(Stored data):
════════════════════

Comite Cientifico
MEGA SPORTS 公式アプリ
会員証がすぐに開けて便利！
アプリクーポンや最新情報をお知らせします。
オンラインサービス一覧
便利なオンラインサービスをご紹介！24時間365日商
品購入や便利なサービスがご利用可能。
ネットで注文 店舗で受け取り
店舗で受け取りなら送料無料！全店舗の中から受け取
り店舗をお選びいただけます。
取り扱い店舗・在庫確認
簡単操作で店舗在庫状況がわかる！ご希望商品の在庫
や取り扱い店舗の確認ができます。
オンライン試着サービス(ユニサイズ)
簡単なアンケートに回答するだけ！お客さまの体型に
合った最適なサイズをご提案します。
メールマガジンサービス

════════════════════

(PROBLEM TO SOLVE):
The range begins at the line containing "取り扱い店舗・在庫確認" and ends at the last line of the entries; reproduce it exactly.

(WRITTEN RESPONSE):
取り扱い店舗・在庫確認
簡単操作で店舗在庫状況がわかる！ご希望商品の在庫
や取り扱い店舗の確認ができます。
オンライン試着サービス(ユニサイズ)
簡単なアンケートに回答するだけ！お客さまの体型に
合った最適なサイズをご提案します。
メールマガジンサービス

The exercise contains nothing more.